Over the last few weeks there has been much attention on police forces now under what the media has termed ‘Special Measures.’
Coverage of the decision to put Wiltshire Police and the Metropolitan Police Service into an advanced stage of monitoring, officially the Inspectorate’s ‘engage process’, highlighted other forces in a similar position. In our case, this followed a highly critical report for its performance in 2020, well before I was elected.
The main problems then were to do with poor recording of reported crime, insufficient investigations and slow answering of 999 and 101 calls. A lack of investment in personnel and IT, plus inadequate supervision and grip were all factors leading to this poor report by HMICFRS (Her Majesty’s Inspectorate of Police and Fire Services).
On receipt of the report, the Chief Constable declared a ‘critical incident’ and refocussed the entire force on addressing these causes of concern. Working closely with the Chief, I found the resources to recruit more police staff, to aid the search for solutions. Over the last year, this has helped the Constabulary make huge progress in recording significantly more crimes that had previously ‘slipped under their radar,’ as officers concentrated on higher priority incidents.
Call handlers hampered by a lack of staff and inadequate IT
With the vast majority of reported crimes now being formally recorded, the Force is better at looking after victims, spotting repeat victims and identifying vulnerable victims. The speed at which all these extra crimes are recorded is getting faster but there is still more to do to make sure they are all logged within the first 24 hours – important if subsequent investigations are to have the best chance of success.

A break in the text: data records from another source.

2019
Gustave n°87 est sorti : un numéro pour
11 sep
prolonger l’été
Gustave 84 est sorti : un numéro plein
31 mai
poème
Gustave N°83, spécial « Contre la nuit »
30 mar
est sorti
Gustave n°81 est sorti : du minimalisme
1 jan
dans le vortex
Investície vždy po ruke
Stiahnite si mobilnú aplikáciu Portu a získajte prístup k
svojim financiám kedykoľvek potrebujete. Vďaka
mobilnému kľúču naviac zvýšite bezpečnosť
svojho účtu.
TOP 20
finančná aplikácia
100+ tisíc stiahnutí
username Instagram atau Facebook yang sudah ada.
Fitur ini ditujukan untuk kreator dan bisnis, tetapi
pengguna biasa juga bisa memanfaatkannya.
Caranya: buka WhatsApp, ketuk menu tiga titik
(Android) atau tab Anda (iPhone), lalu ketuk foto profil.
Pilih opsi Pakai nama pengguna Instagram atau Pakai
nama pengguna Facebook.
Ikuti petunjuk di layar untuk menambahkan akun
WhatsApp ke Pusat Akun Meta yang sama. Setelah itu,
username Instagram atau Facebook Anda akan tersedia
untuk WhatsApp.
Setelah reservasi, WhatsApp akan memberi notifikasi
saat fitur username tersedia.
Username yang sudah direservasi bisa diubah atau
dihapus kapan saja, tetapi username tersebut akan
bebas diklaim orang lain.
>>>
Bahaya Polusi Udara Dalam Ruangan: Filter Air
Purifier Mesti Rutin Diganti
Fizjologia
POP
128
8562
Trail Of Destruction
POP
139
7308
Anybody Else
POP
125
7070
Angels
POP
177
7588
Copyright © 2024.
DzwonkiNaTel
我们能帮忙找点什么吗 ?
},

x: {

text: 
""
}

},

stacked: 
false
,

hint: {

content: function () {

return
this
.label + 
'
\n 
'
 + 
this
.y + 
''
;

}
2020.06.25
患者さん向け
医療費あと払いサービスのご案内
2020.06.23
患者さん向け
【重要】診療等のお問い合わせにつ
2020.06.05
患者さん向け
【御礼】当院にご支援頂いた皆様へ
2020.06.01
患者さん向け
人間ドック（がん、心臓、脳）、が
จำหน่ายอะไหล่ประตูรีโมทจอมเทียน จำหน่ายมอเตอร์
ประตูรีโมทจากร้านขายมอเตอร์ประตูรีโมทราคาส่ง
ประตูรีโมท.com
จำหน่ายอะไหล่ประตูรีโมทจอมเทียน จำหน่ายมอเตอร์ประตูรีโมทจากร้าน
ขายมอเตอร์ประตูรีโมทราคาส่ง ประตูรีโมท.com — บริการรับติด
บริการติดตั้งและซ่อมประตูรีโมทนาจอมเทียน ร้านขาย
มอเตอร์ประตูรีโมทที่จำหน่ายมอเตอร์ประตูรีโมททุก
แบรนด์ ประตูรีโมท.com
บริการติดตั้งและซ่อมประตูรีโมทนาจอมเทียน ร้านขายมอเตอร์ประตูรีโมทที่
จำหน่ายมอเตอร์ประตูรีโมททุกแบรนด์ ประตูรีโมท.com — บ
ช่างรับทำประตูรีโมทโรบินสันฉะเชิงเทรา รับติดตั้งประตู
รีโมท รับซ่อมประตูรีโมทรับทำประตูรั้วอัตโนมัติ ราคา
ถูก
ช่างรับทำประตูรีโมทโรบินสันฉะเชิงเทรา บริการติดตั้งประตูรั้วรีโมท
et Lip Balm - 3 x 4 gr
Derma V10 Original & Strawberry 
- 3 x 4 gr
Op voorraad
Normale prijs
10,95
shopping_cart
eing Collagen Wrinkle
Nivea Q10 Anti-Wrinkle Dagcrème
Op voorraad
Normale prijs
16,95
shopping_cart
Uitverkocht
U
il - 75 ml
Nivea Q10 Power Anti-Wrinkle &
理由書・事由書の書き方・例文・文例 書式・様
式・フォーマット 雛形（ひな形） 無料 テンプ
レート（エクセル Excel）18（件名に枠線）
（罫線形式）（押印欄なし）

Improving call response times within the Force Control Room is sadly proving much harder to deliver and there are a number of reasons for this. The after effects of Covid, rising demand, pressures within our partner emergency services, workloads within our over stretched ICT department, the difficulty of training additional specialist staff, and turnover of call handlers (who do a brilliant job, even though they are hampered by a lack of staff and inadequate IT) are all contributory factors.
Over the next six to 12 months, I will continue to be fully focussed on supporting the Chief so that these problems are all addressed. Strong leadership is needed to deliver the first-class service the public pays for and deserves.